▸ **BRIEF**: Give back the lines of the records exactly, starting at the first and ending at the one with "This screenshot has width=331, height=2576.".

SUPPLIED INFORMATION Block Start

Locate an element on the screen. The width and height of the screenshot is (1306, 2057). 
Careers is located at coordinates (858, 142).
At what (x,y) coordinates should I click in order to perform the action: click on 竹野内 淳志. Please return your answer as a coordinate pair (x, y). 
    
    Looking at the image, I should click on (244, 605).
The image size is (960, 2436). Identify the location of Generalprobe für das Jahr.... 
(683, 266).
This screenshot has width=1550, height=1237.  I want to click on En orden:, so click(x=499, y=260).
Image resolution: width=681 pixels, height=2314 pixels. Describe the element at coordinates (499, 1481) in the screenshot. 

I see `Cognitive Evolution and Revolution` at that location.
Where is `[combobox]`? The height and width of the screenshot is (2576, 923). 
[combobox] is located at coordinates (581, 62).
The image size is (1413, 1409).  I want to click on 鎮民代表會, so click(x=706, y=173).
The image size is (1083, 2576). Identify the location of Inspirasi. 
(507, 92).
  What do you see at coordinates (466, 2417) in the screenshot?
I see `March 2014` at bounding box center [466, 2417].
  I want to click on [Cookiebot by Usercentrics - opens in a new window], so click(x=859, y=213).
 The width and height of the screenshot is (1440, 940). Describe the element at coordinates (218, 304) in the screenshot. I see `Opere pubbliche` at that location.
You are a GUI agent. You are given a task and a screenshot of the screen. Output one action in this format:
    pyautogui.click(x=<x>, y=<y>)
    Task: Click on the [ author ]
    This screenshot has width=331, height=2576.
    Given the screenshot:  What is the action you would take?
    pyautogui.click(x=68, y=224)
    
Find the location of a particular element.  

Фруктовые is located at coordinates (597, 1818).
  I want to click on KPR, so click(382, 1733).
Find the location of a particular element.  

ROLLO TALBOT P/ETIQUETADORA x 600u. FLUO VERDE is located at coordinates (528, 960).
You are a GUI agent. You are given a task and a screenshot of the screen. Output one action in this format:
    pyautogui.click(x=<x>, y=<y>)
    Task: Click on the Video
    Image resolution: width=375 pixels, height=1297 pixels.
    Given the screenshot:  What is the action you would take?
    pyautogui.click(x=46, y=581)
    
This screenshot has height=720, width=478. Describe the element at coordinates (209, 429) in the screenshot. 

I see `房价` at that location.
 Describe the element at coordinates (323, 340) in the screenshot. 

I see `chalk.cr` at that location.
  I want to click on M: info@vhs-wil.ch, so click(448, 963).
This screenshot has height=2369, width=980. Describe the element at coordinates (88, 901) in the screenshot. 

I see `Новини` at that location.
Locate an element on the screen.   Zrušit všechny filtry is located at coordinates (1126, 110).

SUPPLIED INFORMATION Block End

▸ **YOUR SOLUTION**:
Locate an element on the screen. The width and height of the screenshot is (1306, 2057). 
Careers is located at coordinates (858, 142).
At what (x,y) coordinates should I click in order to perform the action: click on 竹野内 淳志. Please return your answer as a coordinate pair (x, y). 
    
    Looking at the image, I should click on (244, 605).
The image size is (960, 2436). Identify the location of Generalprobe für das Jahr.... 
(683, 266).
This screenshot has width=1550, height=1237.  I want to click on En orden:, so click(x=499, y=260).
Image resolution: width=681 pixels, height=2314 pixels. Describe the element at coordinates (499, 1481) in the screenshot. 

I see `Cognitive Evolution and Revolution` at that location.
Where is `[combobox]`? The height and width of the screenshot is (2576, 923). 
[combobox] is located at coordinates (581, 62).
The image size is (1413, 1409).  I want to click on 鎮民代表會, so click(x=706, y=173).
The image size is (1083, 2576). Identify the location of Inspirasi. 
(507, 92).
  What do you see at coordinates (466, 2417) in the screenshot?
I see `March 2014` at bounding box center [466, 2417].
  I want to click on [Cookiebot by Usercentrics - opens in a new window], so click(x=859, y=213).
 The width and height of the screenshot is (1440, 940). Describe the element at coordinates (218, 304) in the screenshot. I see `Opere pubbliche` at that location.
You are a GUI agent. You are given a task and a screenshot of the screen. Output one action in this format:
    pyautogui.click(x=<x>, y=<y>)
    Task: Click on the [ author ]
    This screenshot has width=331, height=2576.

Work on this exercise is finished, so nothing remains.